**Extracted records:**

########################################

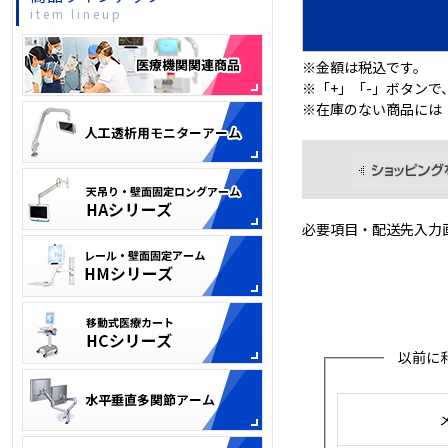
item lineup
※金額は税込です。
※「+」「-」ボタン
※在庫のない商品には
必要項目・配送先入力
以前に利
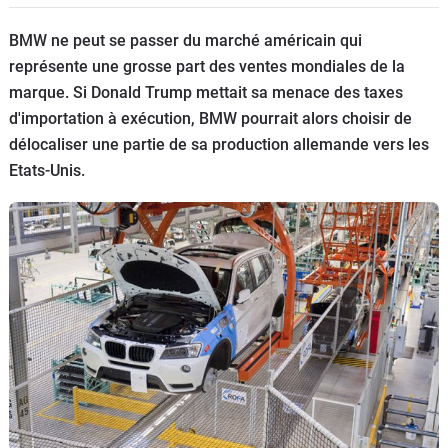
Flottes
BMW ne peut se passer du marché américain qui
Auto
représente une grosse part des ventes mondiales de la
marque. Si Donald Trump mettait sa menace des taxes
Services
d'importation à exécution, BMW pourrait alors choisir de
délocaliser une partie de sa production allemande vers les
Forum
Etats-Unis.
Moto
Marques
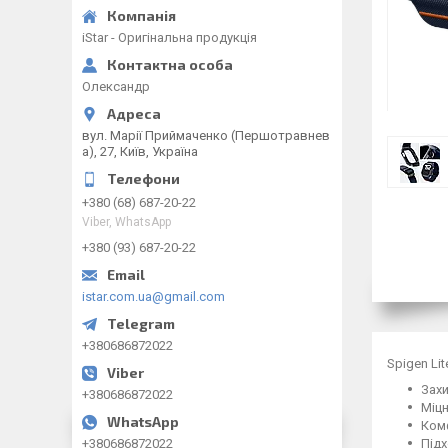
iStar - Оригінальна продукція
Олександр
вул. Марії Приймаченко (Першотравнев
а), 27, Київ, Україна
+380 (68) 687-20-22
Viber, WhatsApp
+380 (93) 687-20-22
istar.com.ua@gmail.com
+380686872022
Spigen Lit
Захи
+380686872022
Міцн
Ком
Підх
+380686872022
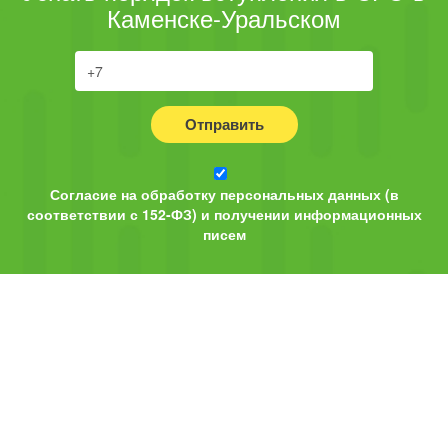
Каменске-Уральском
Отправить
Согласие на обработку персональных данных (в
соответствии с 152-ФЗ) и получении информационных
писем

########################################

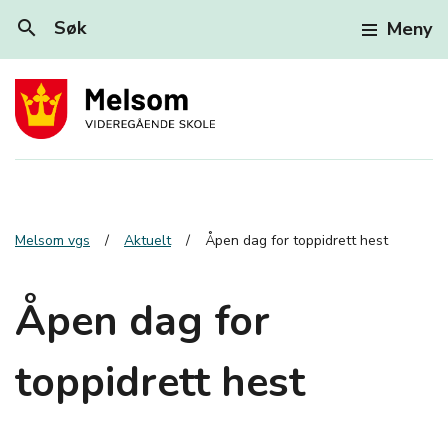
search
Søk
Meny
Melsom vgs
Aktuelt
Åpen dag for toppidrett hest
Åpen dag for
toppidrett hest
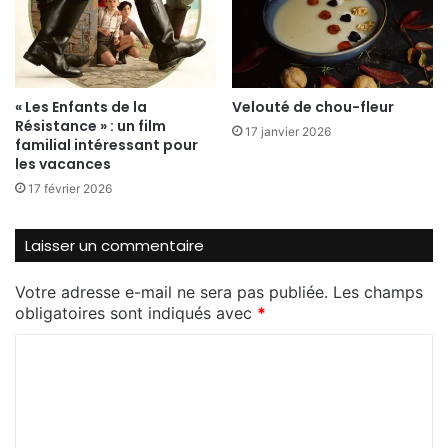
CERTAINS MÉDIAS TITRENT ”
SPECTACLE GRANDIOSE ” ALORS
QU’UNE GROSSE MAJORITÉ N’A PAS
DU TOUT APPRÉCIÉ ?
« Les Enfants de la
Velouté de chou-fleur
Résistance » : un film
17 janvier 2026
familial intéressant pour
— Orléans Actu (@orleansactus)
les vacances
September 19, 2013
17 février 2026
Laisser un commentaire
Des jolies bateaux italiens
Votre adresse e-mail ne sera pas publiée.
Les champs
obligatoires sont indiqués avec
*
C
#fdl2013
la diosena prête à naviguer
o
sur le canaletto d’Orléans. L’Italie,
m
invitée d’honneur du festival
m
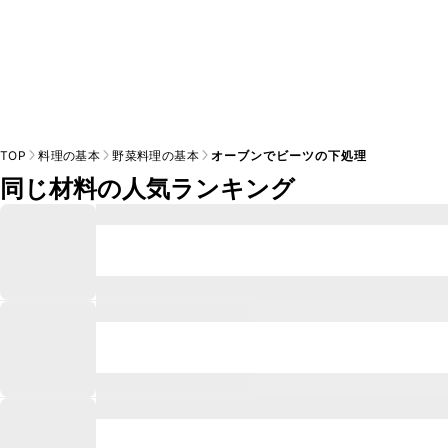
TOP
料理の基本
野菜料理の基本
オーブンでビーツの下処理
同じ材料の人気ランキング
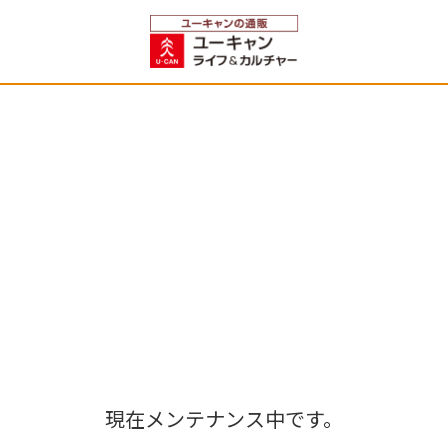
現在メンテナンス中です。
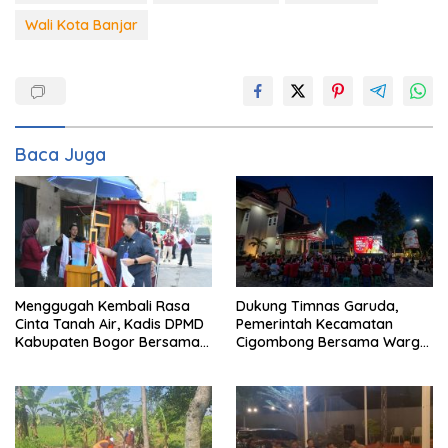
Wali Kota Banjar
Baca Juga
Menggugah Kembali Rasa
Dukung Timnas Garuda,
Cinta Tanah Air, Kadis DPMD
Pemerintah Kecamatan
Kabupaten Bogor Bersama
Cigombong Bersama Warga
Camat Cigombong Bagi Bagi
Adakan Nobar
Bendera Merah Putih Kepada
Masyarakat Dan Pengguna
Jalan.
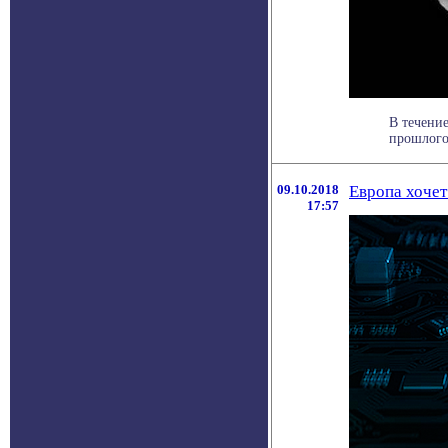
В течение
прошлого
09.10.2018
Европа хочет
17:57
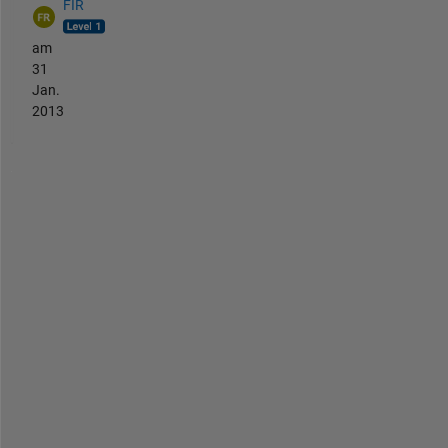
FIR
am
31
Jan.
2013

########################################

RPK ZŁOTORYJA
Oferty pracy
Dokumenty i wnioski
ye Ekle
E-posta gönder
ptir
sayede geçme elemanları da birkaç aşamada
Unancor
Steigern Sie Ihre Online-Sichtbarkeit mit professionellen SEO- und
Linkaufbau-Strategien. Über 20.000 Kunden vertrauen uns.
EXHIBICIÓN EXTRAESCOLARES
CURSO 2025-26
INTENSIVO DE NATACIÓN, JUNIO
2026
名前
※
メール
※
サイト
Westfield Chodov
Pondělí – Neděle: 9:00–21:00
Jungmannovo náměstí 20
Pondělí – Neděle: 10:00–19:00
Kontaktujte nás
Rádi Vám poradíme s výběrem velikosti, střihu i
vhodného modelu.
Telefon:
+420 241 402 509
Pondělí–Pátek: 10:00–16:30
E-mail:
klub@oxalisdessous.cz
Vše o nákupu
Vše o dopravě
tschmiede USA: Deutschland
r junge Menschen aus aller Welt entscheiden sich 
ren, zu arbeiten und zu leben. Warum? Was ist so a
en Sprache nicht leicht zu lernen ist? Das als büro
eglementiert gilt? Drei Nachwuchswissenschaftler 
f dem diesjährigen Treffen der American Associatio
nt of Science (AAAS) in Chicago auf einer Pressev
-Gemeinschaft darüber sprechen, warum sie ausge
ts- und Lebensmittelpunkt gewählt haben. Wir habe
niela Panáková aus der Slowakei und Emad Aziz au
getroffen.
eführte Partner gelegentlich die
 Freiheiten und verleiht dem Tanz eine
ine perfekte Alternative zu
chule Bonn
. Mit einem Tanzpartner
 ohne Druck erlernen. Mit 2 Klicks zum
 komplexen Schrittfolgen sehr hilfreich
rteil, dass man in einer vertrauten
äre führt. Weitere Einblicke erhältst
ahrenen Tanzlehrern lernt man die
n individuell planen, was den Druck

########################################

**About this task:** Take every line from the data above that holds "Pondělí" and copy it out.

**Answer to the problem:**
Pondělí – Neděle: 9:00–21:00
Pondělí – Neděle: 10:00–19:00
Pondělí–Pátek: 10:00–16:30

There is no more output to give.